La Banque mondiale marque un tournant dans sa collaboration avec le Gabon en confiant les rênes de son antenne locale à un expert chevronné. Depuis le 1er juillet 2026, Sylvain Kakou, originaire de Côte d’Ivoire, endosse le costume de Senior Country Manager à Libreville. Sa mission ? Guider les actions concertées du groupe dans un pays engagé dans une restructuration institutionnelle ambitieuse, tout en assurant la synergie entre les différentes branches de l’institution, des programmes souverains aux initiatives dédiées au secteur privé.

Cette prise de poste survient à un moment clé pour la capitale gabonaise. Le pays, sorti d’une période de transition politique ouverte en août 2023, mise sur un renforcement de ses fondamentaux économiques et une diversification de son modèle de développement, encore trop dépendant des revenus pétroliers. L’arrivée d’un professionnel aguerri, spécialiste des enjeux de financement du développement en Afrique subsaharienne, s’inscrit dans une démarche plus large de rapprochement stratégique entre la Banque mondiale et les autorités locales.

Un profil forgé dans le financement du secteur privé en Afrique de l’Ouest

Avant de rejoindre Libreville, Sylvain Kakou pilotait, depuis août 2023, les activités de la Société financière internationale (SFI) pour la région du Sahel. Ce rôle lui a permis de superviser des opérations dans cinq pays aux réalités contrastées : le Burkina Faso, le Tchad, le Mali, la Mauritanie et le Niger. Une expérience riche en défis, combinant pressions sécuritaires, fragilités budgétaires et besoins criants en investissements productifs.

Cette expertise sahélienne représente un atout majeur pour aborder les enjeux gabonais. La SFI, bras armé de la Banque mondiale dédié au secteur privé, intervient via des prêts, des prises de participation et des conseils stratégiques auprès des entreprises. Le choix d’un profil issu de cette culture financière pour diriger la représentation gabonaise suggère une orientation vers un soutien accru à l’entrepreneuriat local, dans un contexte où ce dernier peine à s’imposer face à l’influence des commandes publiques et des activités extractives.

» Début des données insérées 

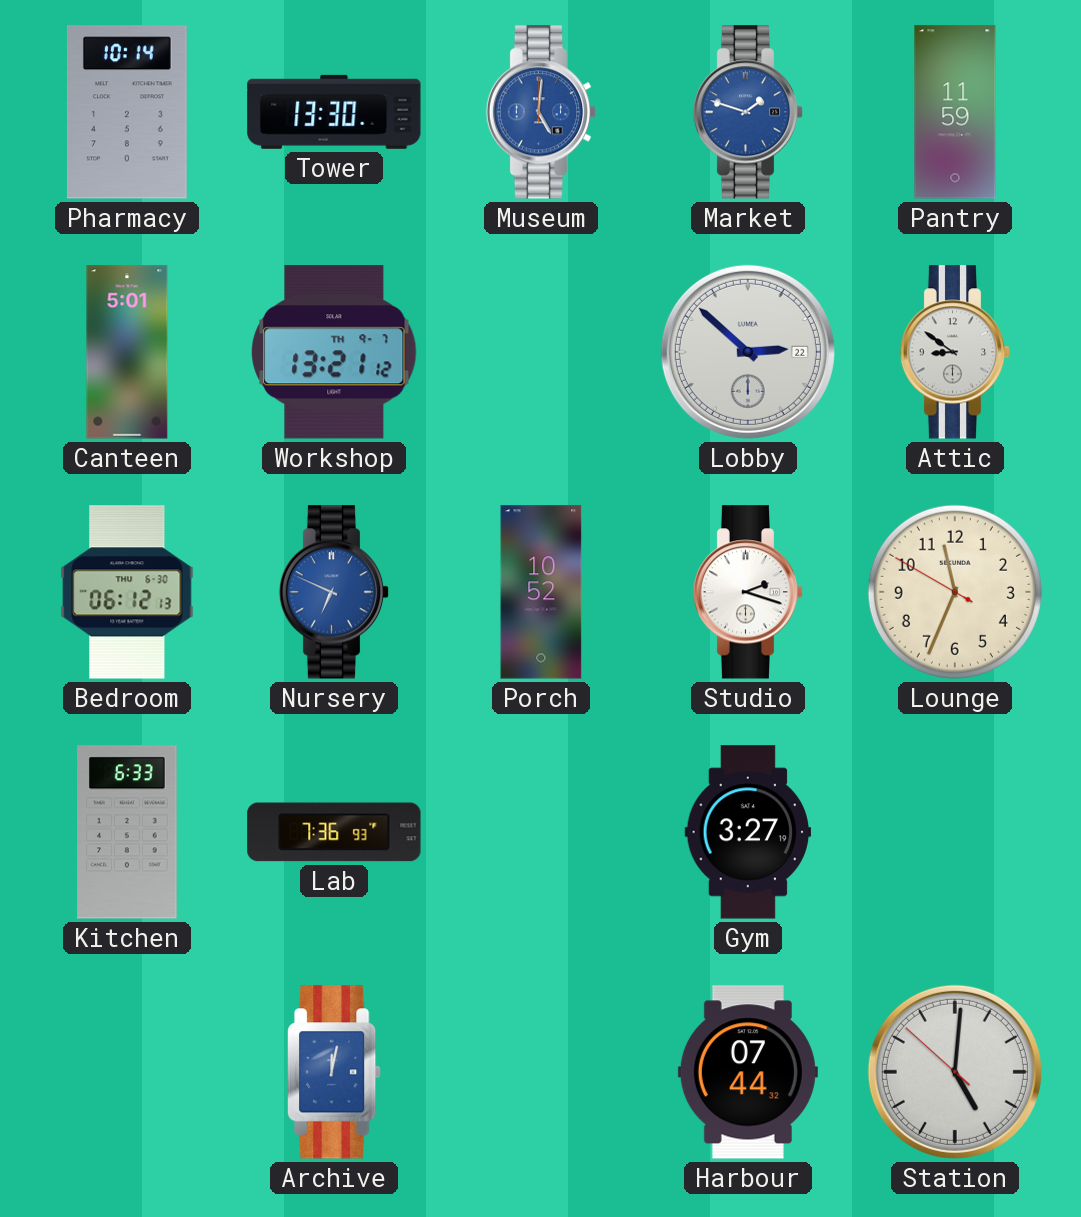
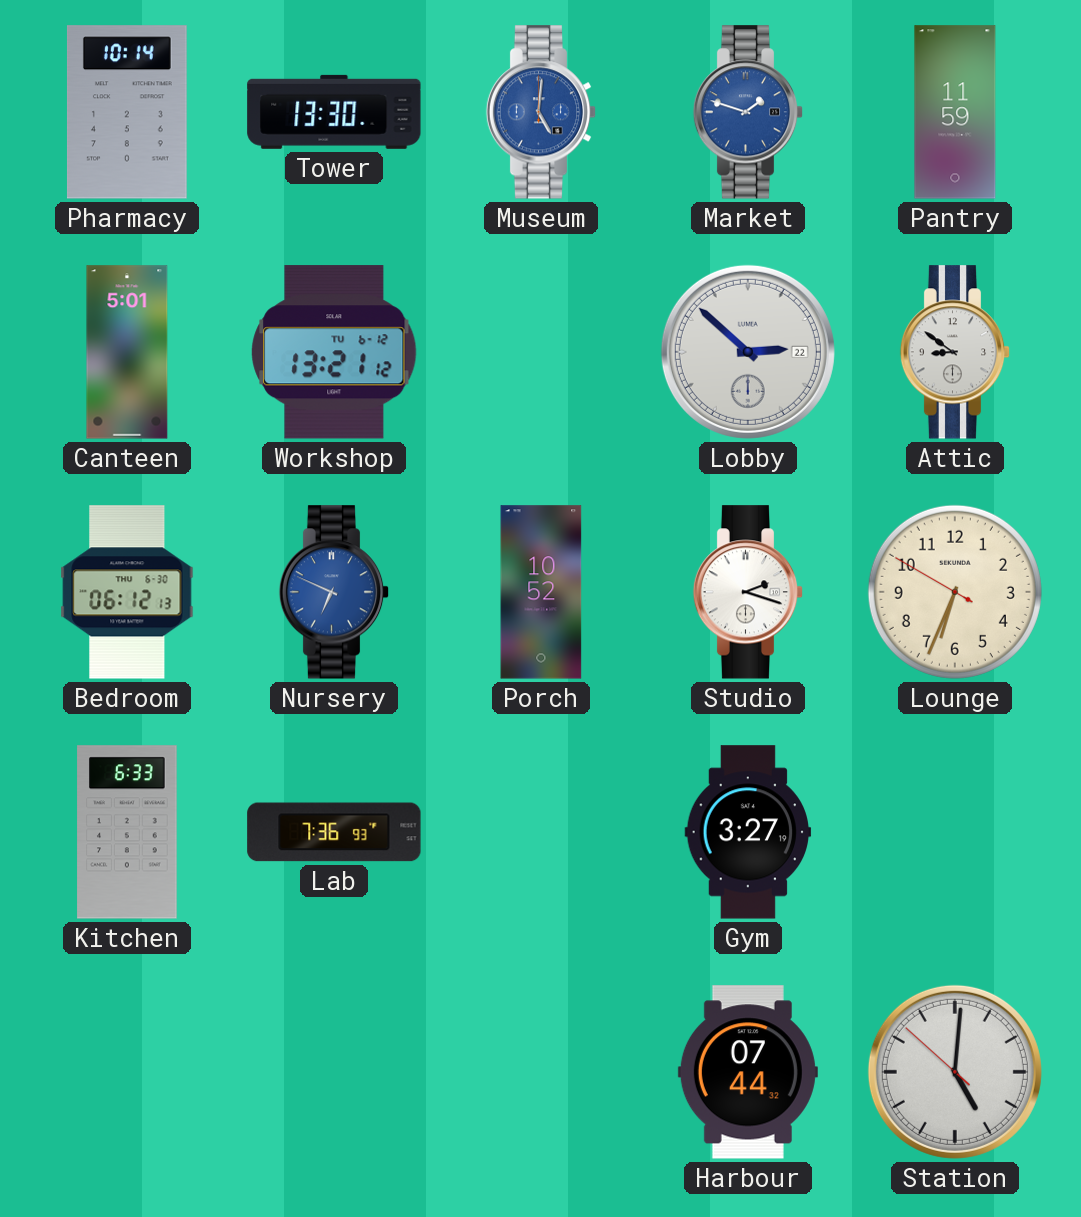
Workshop date: TH 9-7 -> TU 6-12
Lounge: 11:33 -> 6:33
Archive: 12:02 -> none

Le Gabon en quête de leviers de croissance innovants

Le nouveau responsable hérite d’une feuille de route exigeante. Les autorités en place, qu’elles soient issues de la transition ou du scrutin de 2025, ont multiplié les engagements en faveur de la diversification économique, du développement des filières locales (bois, manganèse, agroalimentaire) et de la modernisation des infrastructures. Ces objectifs nécessitent des financements avantageux et des garanties, des ressources que seule une institution comme la Banque mondiale peut mobiliser à grande échelle.

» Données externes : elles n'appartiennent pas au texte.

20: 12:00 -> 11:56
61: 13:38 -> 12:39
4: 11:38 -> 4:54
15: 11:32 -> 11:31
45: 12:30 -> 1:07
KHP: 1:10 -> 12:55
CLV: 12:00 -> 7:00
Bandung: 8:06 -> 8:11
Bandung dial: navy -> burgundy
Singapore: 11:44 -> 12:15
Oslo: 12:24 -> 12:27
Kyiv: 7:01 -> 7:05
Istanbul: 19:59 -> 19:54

La coordination des différentes entités du groupe, soulignée dans le mandat de Sylvain Kakou, revêt une importance capitale. L’Association internationale de développement, la Banque internationale pour la reconstruction et le développement, la SFI et l’Agence multilatérale de garantie des investissements interviennent avec des outils distincts. Optimiser ces synergies permettra de maximiser l’impact des fonds alloués, dans un contexte où les marges de manœuvre budgétaires du Gabon restent limitées par le poids de sa dette.

Un message fort pour l’ensemble de la sous-région

Le choix d’un cadre ouest-africain pour diriger les opérations de la Banque mondiale en Afrique centrale envoie un signal fort. Il illustre la volonté de l’institution de favoriser la circulation des compétences entre ses différents hubs régionaux, rompre avec une approche cloisonnée et renforcer l’efficacité des interventions. Pour les décideurs gabonais, ce nouveau représentant arrive avec une connaissance approfondie des mécanismes de financement hybride et des programmes d’appui aux États fragiles — une expertise directement exploitable pour répondre aux priorités de reconstruction définies par le gouvernement.

Les prochains mois seront déterminants pour évaluer la mise en œuvre concrète des orientations du nouveau responsable, notamment sur les programmes en discussion dans les domaines de l’énergie, de la gouvernance et du capital humain. Le portefeuille d’interventions de la Banque mondiale au Gabon devrait connaître des ajustements stratégiques, alignés sur le nouveau cadre de partenariat pays actuellement en élaboration.